The output of the 5th stage is turned on by 70 to 80% of the total number of the LED elements included in the first lamp unit 600 and the second lamp unit 700, to be.

The sixth stage output is lit by 100% of the total number of the LED elements included in each of the first lamp unit 600 and the second lamp unit 700, and the light output of the lit LED unit is intermediate.

The seventh step output is illuminated in a number of 40 to 60% of the total number of the LED elements included in the first lamp unit 600 and the second lamp unit 700, to be.

The eight-stage output is illuminated in a number of 40 to 60% of the total number of the LED elements included in the first lamp unit 600 and the second lamp unit 700, and the light output of the lit LED unit is maximum to be.

The 9th step output is 100% of the total number of the LED elements included in each of the first lamp unit 600 and the second lamp unit 700, and the light output of the LED unit is maximum.

As described above, the controller 400 may control the brightness of the first lamp unit 600 or the second lamp unit 700 by adjusting the number of lights and the brightness of the LEDs.

The vehicle headlamp according to the embodiment of the present invention can set the operation mode of the first or second lamp unit 600 or 700 to 28 operation modes under the control of the controller 400, We can arrange it together.
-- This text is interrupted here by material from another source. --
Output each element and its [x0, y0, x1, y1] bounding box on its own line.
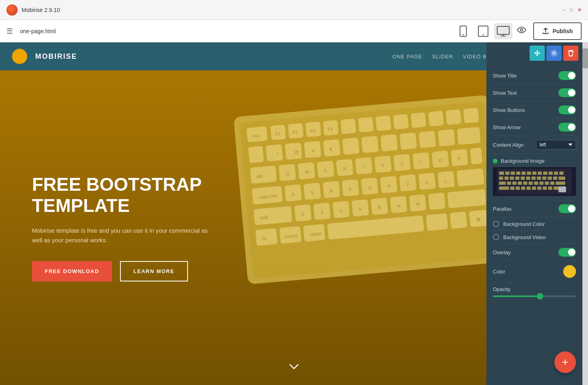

Operation mode Illuminance Distance between cars speed LED output Light angle Mode 1 Prize Proximity sleaze Stage 1 70 to 80 degrees Mode 2 Prize Proximity Medium speed Stage 1 85 to 95 degrees Mode 3 Prize Proximity high speed Stage 1 100 to 110 degrees Mode 4 Prize Middle distance sleaze Step 2 70 to 80 degrees Mode 5 Prize Middle distance Medium speed Step 2 85 to 95 degrees Mode 6 Prize Middle distance high speed Step 2 100 to 110 degrees Mode 7 Prize Distance sleaze Step 3 70 to 80 degrees Mode 8 Prize Distance Medium speed Step 3 85 to 95 degrees Mode 9 Prize Distance high speed Step 3 100 to 110 degrees Mode 10 medium Proximity sleaze Step 4 70 to 80 degrees Mode 11 medium Proximity Medium speed Step 4 85 to 95 degrees Mode 12 medium Proximity high speed Step 4 100 to 110 degrees Mode 13 medium Middle distance sleaze Step 5 70 to 80 degrees Mode 14 medium Middle distance Medium speed Step 5 85 to 95 degrees Mode 15 medium Middle distance high speed Step 5 100 to 110 degrees Mode 16 medium Distance sleaze Step 6 70 to 80 degrees Mode 17 medium Distance Medium speed Step 6 85 to 95 degrees Mode 18 medium Distance high speed Step 6 100 to 110 degrees Mode 19 Ha Proximity sleaze Step 7 70 to 80 degrees Mode 20 Ha Proximity Medium speed Step 7 85 to 95 degrees Mode 21 Ha Proximity high speed Step 7 100 to 110 degrees Mode 22 Ha Middle distance sleaze Step 8 70 to 80 degrees Mode 23 Ha Middle distance Medium speed Step 8 85 to 95 degrees Mode 24 Ha Middle distance high speed Step 8 100 to 110 degrees Mode 25 Ha Distance sleaze Step 9 70 to 80 degrees Mode 26 Ha Distance Medium speed Step 9 85 to 95 degrees Mode 27 Ha Distance high speed Step 9 100 to 110 degrees Mode 28 - - stop Step 3 Below 65 degrees

As shown in Table 1, the brightness of the first or second lamp unit 600 or 700 is adjusted by combining the signals input from the illuminance sensing unit 100, the speed sensing unit 200, and the vehicle sensing unit 300, It is possible to output the brightness control signal and the light control angle signal which are stored in advance to control the square.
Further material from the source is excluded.